06/11/2019

De la clarté face aux fake news  !

Carole Séréni est neurologue, ancien chef de service de l’hôpital Léopold-Bellan. Daniel Séréni, lui, est professeur émérite à la faculté de médecine de Paris-Diderot et spécialiste de médecine interne. Tous deux viennent de faire paraître l'ouvrage « Médecine bashing. Réponses aux détracteurs de la science médicale » (Éd. du Cerf, septembre 2019). L'occasion de répondre à la méfiance, d'où qu'elle vienne et qui tend à se généraliser, envers la médecine et d'appeler chacun à assumer ses responsabilités.

Médecins tous deux, interniste et neurologue, nous voyons croître chez une partie des patients et de leur famille des attitudes de méfiance infondée vis-à-vis des soins ou des diagnostics. Au-delà du questionnement légitime profitable à la relation soignant-malade, les a priori hostiles basés sur une information biaisée, glanée sur Internet ou dans des médias irresponsables, deviennent de véritables obstacles à la pratique des soins.

On voit que les patients sont de plus en plus vulnérables aux fake news et à la manipulation, en particulier ceux dont les symptômes sont inexpliqués et les diagnostics difficiles. Le doute envers les données de la science touche de plus en plus de gens et les fondements de la pratique médicale moderne ne sont pas compris.

De même, trop de personnes en situation d’autorité et de responsabilité dans l’administration ou la justice ne savent plus distinguer les vrais experts reconnus par la communauté scientifique des soi-disant experts auto-proclamés. Une telle attitude conduit à des décisions aberrantes en matière de santé.

En tant que citoyens, nous ne pouvons qu’être concernés par le retentissement possible de ces attitudes de défiance sur la santé publique, comme vient de le démontrer l’épidémie de rougeole, qui n’avait aucune raison de se produire si les recommandations de vaccination avaient été suivies. Les refus ou les retards à la mise en place d’un traitement essentiel, qu’il s’agisse par exemple de prévention cardiovasculaire ou de cancers, et les croyances exagérées dans des formes de prise en charge non prouvées font obstacle à une bonne utilisation des ressources de santé, tout en nuisant de façon catastrophique aux individus concernés.
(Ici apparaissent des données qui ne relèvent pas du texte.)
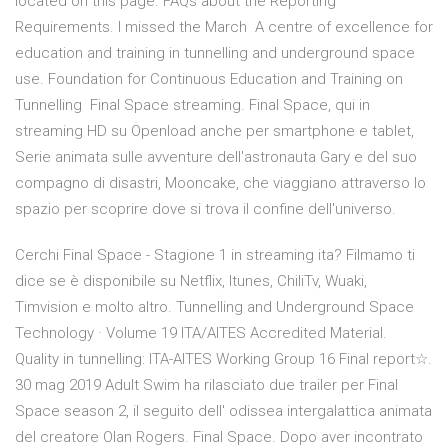
located on this page. FAQs about the Reporting
Requirements. I missed the March A centre of excellence for
education and training in tunnelling and underground space
use. Foundation for Continuous Education and Training on
Tunnelling Final Space streaming. Final Space, qui in
streaming HD su Openload anche per smartphone e tablet,
Serie animata sulle avventure dell'astronauta Gary e del suo
compagno di disastri, Mooncake, che viaggiano attraverso lo
spazio per scoprire dove si trova il confine dell'universo.
Cerchi Final Space - Stagione 1 in streaming ita? Filmamo ti
dice se è disponibile su Netflix, Itunes, ChiliTv, Wuaki,
Timvision e molto altro. Tunnelling and Underground Space
Technology · Volume 19 ITA/AITES Accredited Material.
Quality in tunnelling: ITA-AITES Working Group 16 Final report☆.
30 mag 2019 Adult Swim ha rilasciato due trailer per Final
Space season 2, il seguito dell' odissea intergalattica animata
del creatore Olan Rogers. Final Space. Dopo aver incontrato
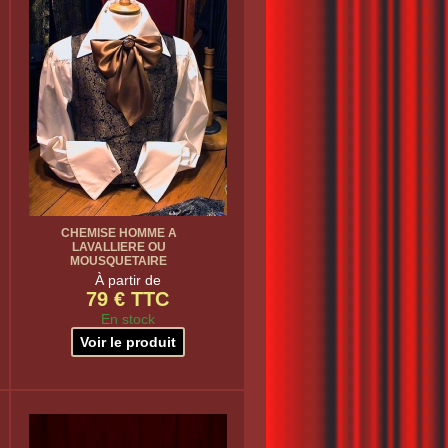
CHEMISE HOMME A
LAVALLIERE OU
MOUSQUETAIRE
À partir de
79 € TTC
En stock
Voir le produit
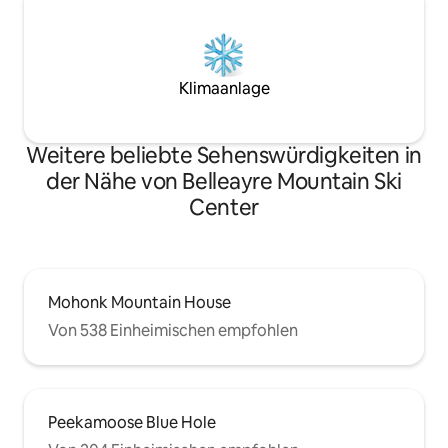
Klimaanlage
Weitere beliebte Sehenswürdigkeiten in
der Nähe von Belleayre Mountain Ski
Center
Mohonk Mountain House
Von 538 Einheimischen empfohlen
Peekamoose Blue Hole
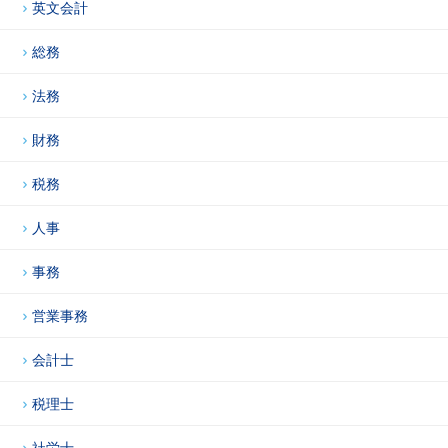
英文会計
総務
法務
財務
税務
人事
事務
営業事務
会計士
税理士
社労士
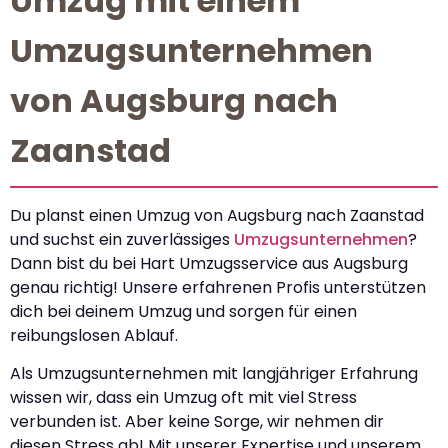
Umzug mit einem
Umzugsunternehmen
von Augsburg nach
Zaanstad
Du planst einen Umzug von Augsburg nach Zaanstad
und suchst ein zuverlässiges
Umzugsunternehmen
?
Dann bist du bei Hart Umzugsservice aus Augsburg
genau richtig! Unsere erfahrenen Profis unterstützen
dich bei deinem Umzug und sorgen für einen
reibungslosen Ablauf.
Als Umzugsunternehmen mit langjähriger Erfahrung
wissen wir, dass ein Umzug oft mit viel Stress
verbunden ist. Aber keine Sorge, wir nehmen dir
diesen Stress ab! Mit unserer Expertise und unserem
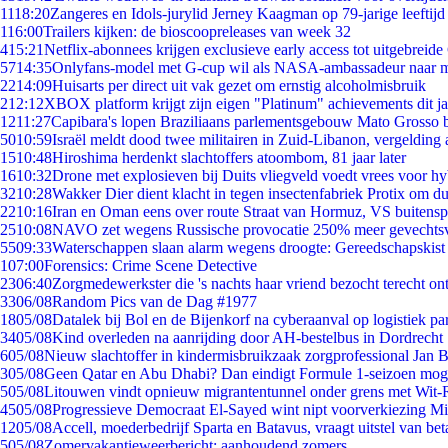
11
18:20
Zangeres en Idols-jurylid Jerney Kaagman op 79-jarige leeftijd
1
16:00
Trailers kijken: de bioscoopreleases van week 32
4
15:21
Netflix-abonnees krijgen exclusieve early access tot uitgebreide
57
14:35
Onlyfans-model met G-cup wil als NASA-ambassadeur naar 
22
14:09
Huisarts per direct uit vak gezet om ernstig alcoholmisbruik
2
12:12
XBOX platform krijgt zijn eigen "Platinum" achievements dit ja
12
11:27
Capibara's lopen Braziliaans parlementsgebouw Mato Grosso 
50
10:59
Israël meldt dood twee militairen in Zuid-Libanon, vergeldin
15
10:48
Hiroshima herdenkt slachtoffers atoombom, 81 jaar later
16
10:32
Drone met explosieven bij Duits vliegveld voedt vrees voor hy
32
10:28
Wakker Dier dient klacht in tegen insectenfabriek Protix om 
22
10:16
Iran en Oman eens over route Straat van Hormuz, VS buitensp
25
10:08
NAVO zet wegens Russische provocatie 250% meer gevechtsvl
55
09:33
Waterschappen slaan alarm wegens droogte: Gereedschapskist
1
07:00
Forensics: Crime Scene Detective
23
06:40
Zorgmedewerkster die 's nachts haar vriend bezocht terecht on
33
06/08
Random Pics van de Dag #1977
18
05/08
Datalek bij Bol en de Bijenkorf na cyberaanval op logistiek pa
34
05/08
Kind overleden na aanrijding door AH-bestelbus in Dordrecht
6
05/08
Nieuw slachtoffer in kindermisbruikzaak zorgprofessional Jan B
3
05/08
Geen Qatar en Abu Dhabi? Dan eindigt Formule 1-seizoen moge
5
05/08
Litouwen vindt opnieuw migrantentunnel onder grens met Wit-
45
05/08
Progressieve Democraat El-Sayed wint nipt voorverkiezing M
12
05/08
Accell, moederbedrijf Sparta en Batavus, vraagt uitstel van bet
5
05/08
Zomervakantieweerbericht: aanhoudend zomers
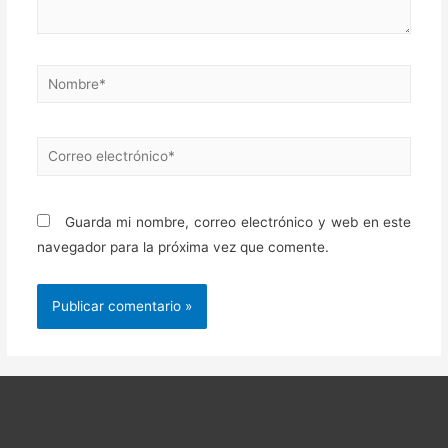
Nombre*
Correo
electrónico*
Guarda mi nombre, correo electrónico y web en este
navegador para la próxima vez que comente.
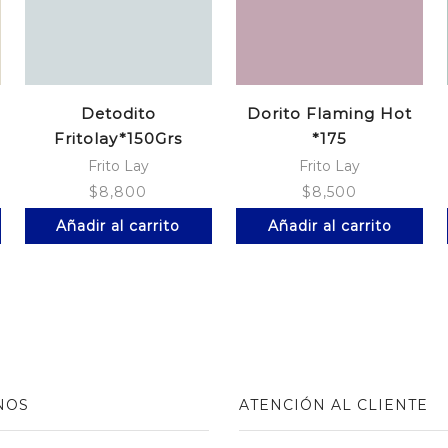
Detodito
Dorito Flaming Hot
Fritolay*150Grs
*175
Natural
Frito Lay
Frito Lay
$
8,800
$
8,500
Añadir al carrito
Añadir al carrito
NOS
ATENCIÓN AL CLIENTE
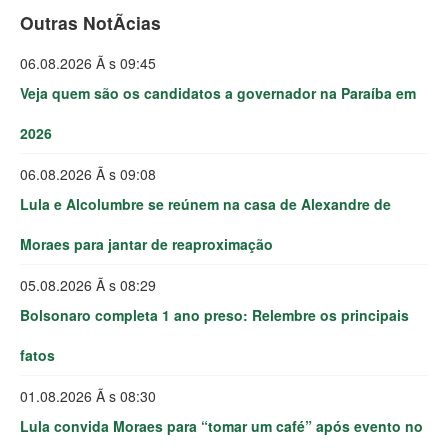
Outras NotÃ­cias
06.08.2026 Ã s 09:45
Veja quem são os candidatos a governador na Paraíba em
2026
06.08.2026 Ã s 09:08
Lula e Alcolumbre se reúnem na casa de Alexandre de
Moraes para jantar de reaproximação
05.08.2026 Ã s 08:29
Bolsonaro completa 1 ano preso: Relembre os principais
fatos
01.08.2026 Ã s 08:30
Lula convida Moraes para “tomar um café” após evento no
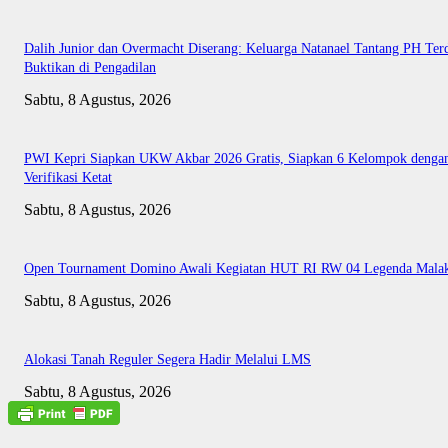
Dalih Junior dan Overmacht Diserang: Keluarga Natanael Tantang PH Te
Buktikan di Pengadilan
Sabtu, 8 Agustus, 2026
PWI Kepri Siapkan UKW Akbar 2026 Gratis, Siapkan 6 Kelompok denga
Verifikasi Ketat
Sabtu, 8 Agustus, 2026
Open Tournament Domino Awali Kegiatan HUT RI RW 04 Legenda Mala
Sabtu, 8 Agustus, 2026
Alokasi Tanah Reguler Segera Hadir Melalui LMS
Sabtu, 8 Agustus, 2026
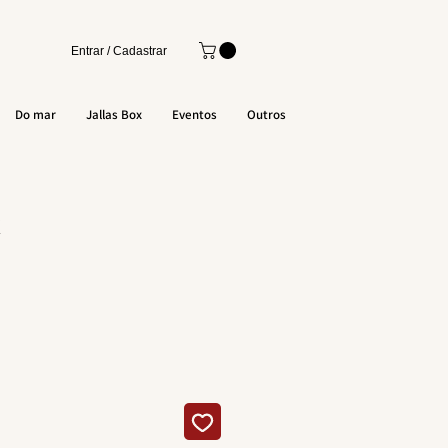
Entrar / Cadastrar
Do mar
Jallas Box
Eventos
Outros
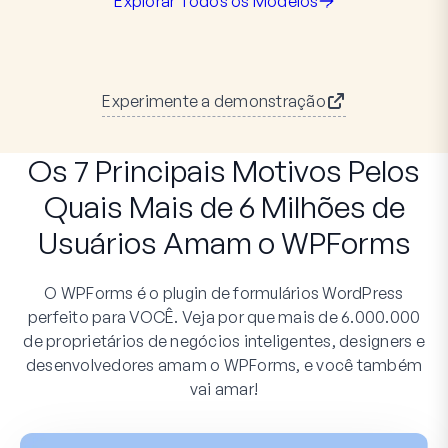
Explorar Todos os Modelos
Experimente a demonstração
Os 7 Principais Motivos Pelos
Quais Mais de 6 Milhões de
Usuários Amam o WPForms
O WPForms é o plugin de formulários WordPress
perfeito para VOCÊ. Veja por que mais de 6.000.000
de proprietários de negócios inteligentes, designers e
desenvolvedores amam o WPForms, e você também
vai amar!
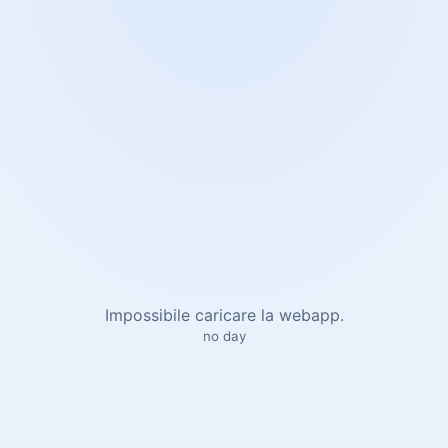
Impossibile caricare la webapp.
no day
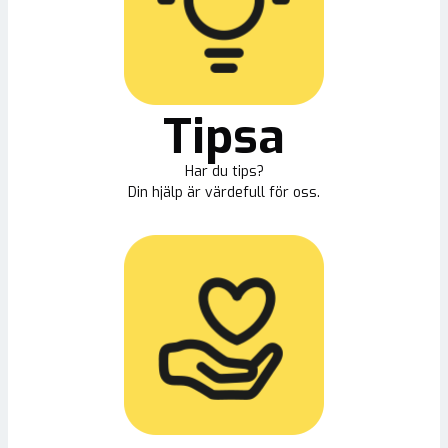
Tipsa
Har du tips?
Din hjälp är värdefull för oss.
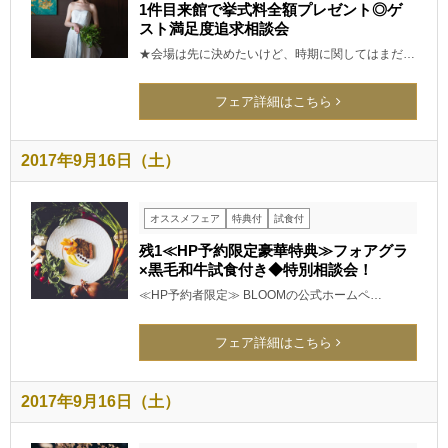
1件目来館で挙式料全額プレゼント◎ゲ
スト満足度追求相談会
★会場は先に決めたいけど、時期に関してはまだ…
フェア詳細はこちら
2017年9月16日（土）
オススメフェア
特典付
試食付
残1≪HP予約限定豪華特典≫フォアグラ
×黒毛和牛試食付き◆特別相談会！
≪HP予約者限定≫ BLOOMの公式ホームペ…
フェア詳細はこちら
2017年9月16日（土）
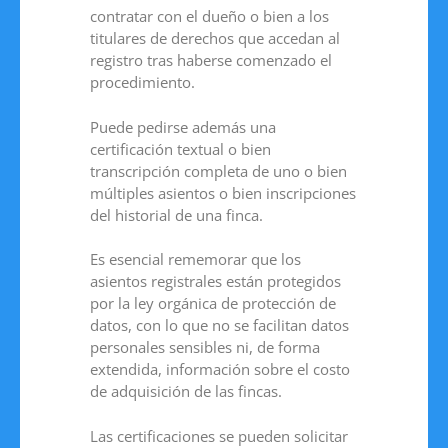
contratar con el dueño o bien a los
titulares de derechos que accedan al
registro tras haberse comenzado el
procedimiento.
Puede pedirse además una
certificación textual o bien
transcripción completa de uno o bien
múltiples asientos o bien inscripciones
del historial de una finca.
Es esencial rememorar que los
asientos registrales están protegidos
por la ley orgánica de protección de
datos, con lo que no se facilitan datos
personales sensibles ni, de forma
extendida, información sobre el costo
de adquisición de las fincas.
Las certificaciones se pueden solicitar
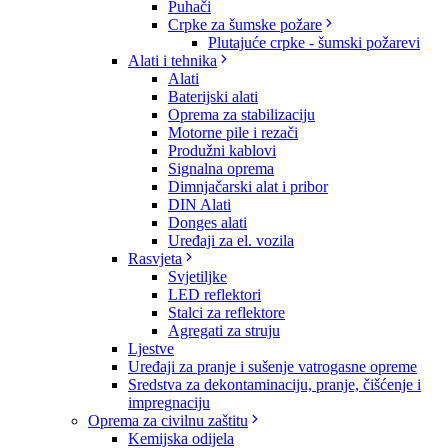
Puhači
Crpke za šumske požare
Plutajuće crpke - šumski požarevi
Alati i tehnika
Alati
Baterijski alati
Oprema za stabilizaciju
Motorne pile i rezači
Produžni kablovi
Signalna oprema
Dimnjačarski alat i pribor
DIN Alati
Donges alati
Uređaji za el. vozila
Rasvjeta
Svjetiljke
LED reflektori
Stalci za reflektore
Agregati za struju
Ljestve
Uređaji za pranje i sušenje vatrogasne opreme
Sredstva za dekontaminaciju, pranje, čišćenje i
impregnaciju
Oprema za civilnu zaštitu
Kemijska odijela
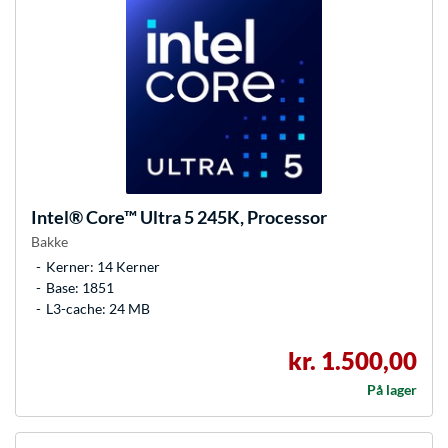
Intel®
Core™ Ultra 5 245K, Processor
Bakke
Kerner: 14 Kerner
Base: 1851
L3-cache: 24 MB
kr. 1.500,00
På lager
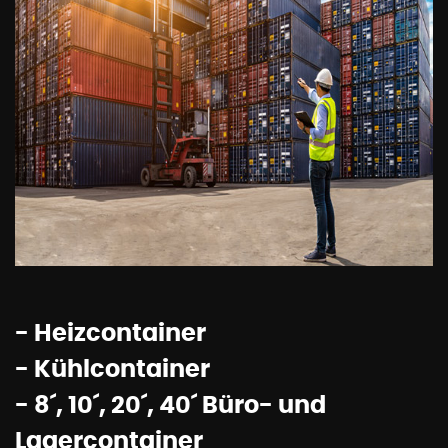
- Heizcontainer
- Kühlcontainer
- 8´, 10´, 20´, 40´ Büro- und
Lagercontainer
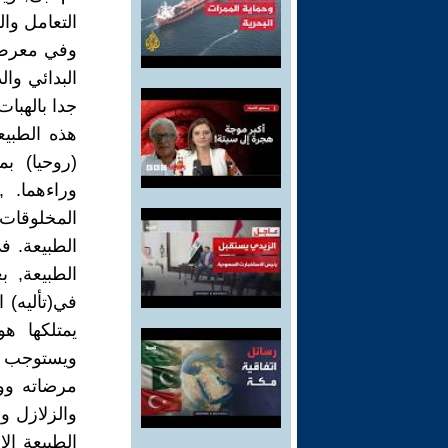
التعامل وال
وفي معرض ا
البدائي وال
جدا بالهبات
هذه الطبيع
(روحيا) ب
وراءهما. 
المخلوقات و
الطبيعة. ف
الطبيعة, 
في(تأليه) 
يمتلكها هو
ويستوجب ع
مرضاته وو
والزلازل و
الطبيعة ال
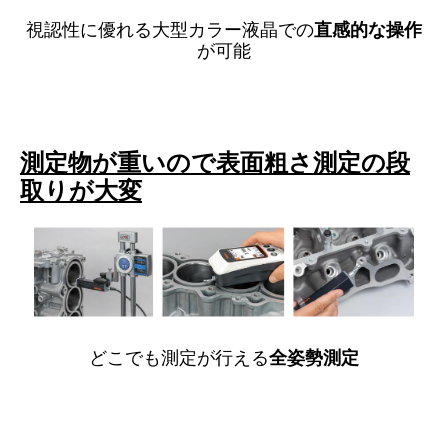
視認性に優れる大型カラー液晶での
直感的な操作
が可能
測定物が重いので表面粗さ測定の段
取りが大変
どこでも測定が行える
全姿勢測定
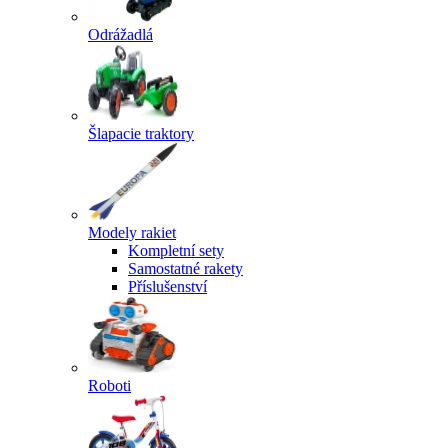
Odrážadlá
Šlapacie traktory
Modely rakiet
Kompletní sety
Samostatné rakety
Příslušenství
Roboti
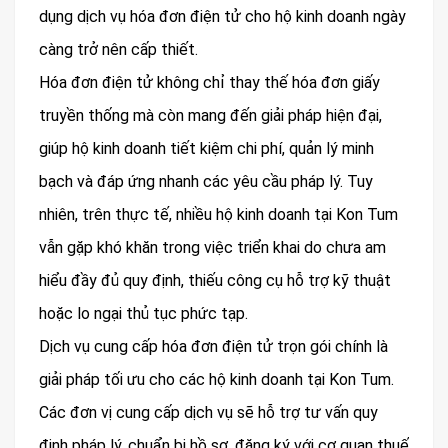
dụng dịch vụ hóa đơn điện tử cho hộ kinh doanh ngày
càng trở nên cấp thiết.
Hóa đơn điện tử không chỉ thay thế hóa đơn giấy
truyền thống mà còn mang đến giải pháp hiện đại,
giúp hộ kinh doanh tiết kiệm chi phí, quản lý minh
bạch và đáp ứng nhanh các yêu cầu pháp lý. Tuy
nhiên, trên thực tế, nhiều hộ kinh doanh tại Kon Tum
vẫn gặp khó khăn trong việc triển khai do chưa am
hiểu đầy đủ quy định, thiếu công cụ hỗ trợ kỹ thuật
hoặc lo ngại thủ tục phức tạp.
Dịch vụ cung cấp hóa đơn điện tử trọn gói chính là
giải pháp tối ưu cho các hộ kinh doanh tại Kon Tum.
Các đơn vị cung cấp dịch vụ sẽ hỗ trợ tư vấn quy
định pháp lý, chuẩn bị hồ sơ, đăng ký với cơ quan thuế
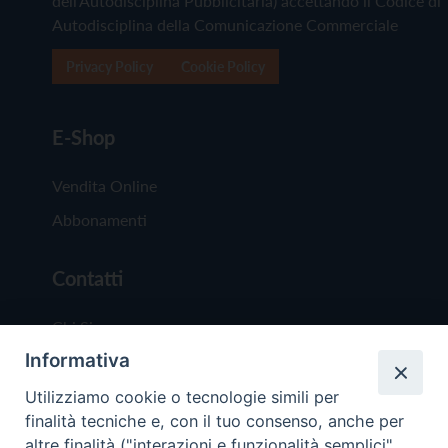
dell'Autodisciplina Pubblicitaria) accettando il Codice di
Autodisciplina della Comunicazione Commerciale
Privacy Policy
Cookie Policy
E-Shop
Vendita Online
Abbonamenti
Contatti
Chi Siamo
Informativa
Redazione
Scrivici
Utilizziamo cookie o tecnologie simili per
finalità tecniche e, con il tuo consenso, anche per
altre finalità ("interazioni e funzionalità semplici",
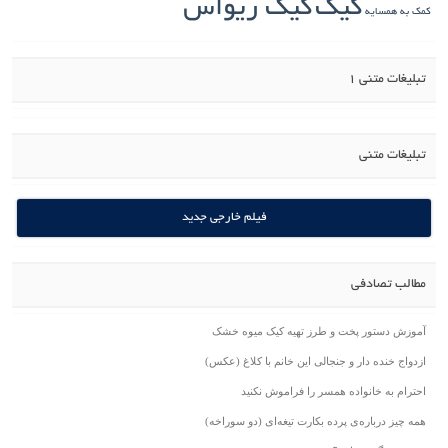
کیک
کیک ریواس
کمک به همسایه
تبلیغات متنی 1
تبلیغات متنی
فیلم خارجی جدید
مطالب تصادفی
آموزش دستور پخت و طرز تهیه کیک میوه خشک
ازدواج خنده دار و جنجالی این خانم با کلاغ (عکس)
احترام به خانواده همسر را فراموش نکنید
همه چیز درباره‌ی پرده بکارت تیغه‌ای (دو سوراخه)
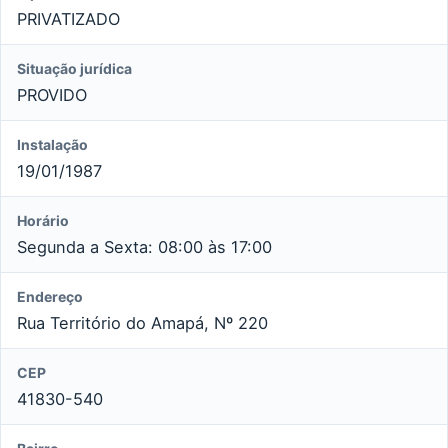
PRIVATIZADO
Situação jurídica
PROVIDO
Instalação
19/01/1987
Horário
Segunda a Sexta: 08:00 às 17:00
Endereço
Rua Território do Amapá, Nº 220
CEP
41830-540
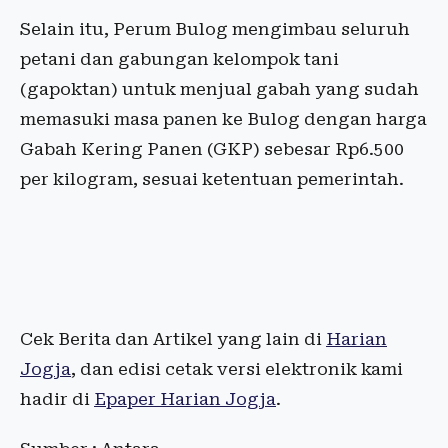
Selain itu, Perum Bulog mengimbau seluruh
petani dan gabungan kelompok tani
(gapoktan) untuk menjual gabah yang sudah
memasuki masa panen ke Bulog dengan harga
Gabah Kering Panen (GKP) sebesar Rp6.500
per kilogram, sesuai ketentuan pemerintah.
Cek Berita dan Artikel yang lain di
Harian
Jogja
, dan edisi cetak versi elektronik kami
hadir di
Epaper Harian Jogja
.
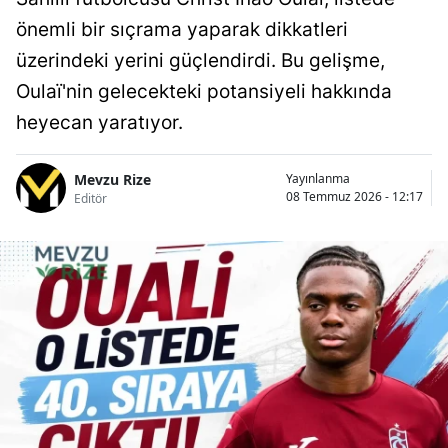
önemli bir sıçrama yaparak dikkatleri
üzerindeki yerini güçlendirdi. Bu gelişme,
Oulaï'nin gelecekteki potansiyeli hakkında
heyecan yaratıyor.
Mevzu Rize
Yayınlanma
08 Temmuz 2026 - 12:17
Editör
Il est de plus en plus nécessaire d’apporter des explications claires, non partisanes et les plus objectives possibles. Tous les professionnels de santé sont concernés : infirmières aussi bien que médecins, pharmaciens et chercheurs peuvent se trouver sous le feu des critiques alors qu’ils accomplissent ou conseillent des actes liés à une pratique de qualité. Aucun d’entre nous, quel que soit son métier, ne peut éviter de s’impliquer dans la lutte contre la désinformation et dans l’optimisation de la communication avec nos patients.

L’ère du paternalisme médical, des mensonges pieux, du refus d’informer les patients et de la volonté de garder le pouvoir de décision est révolue ou devrait l’être. Il faut maintenant promouvoir l’autonomie et le libre arbitre de la personne. Tout soignant a le devoir de contribuer à lui faire acquérir le savoir nécessaire pour collaborer utilement à sa propre santé. Pour cela, il faut nous-mêmes être avertis de l’existence et de la multiplication des « infox » ou fake news et savoir réagir aux épidémies de paranoïa qui envahissent périodiquement médias et Internet dès la moindre alerte sur la santé, sans sacrifier pour autant notre esprit critique vis-à-vis des diverses formes de conflits d’intérêts.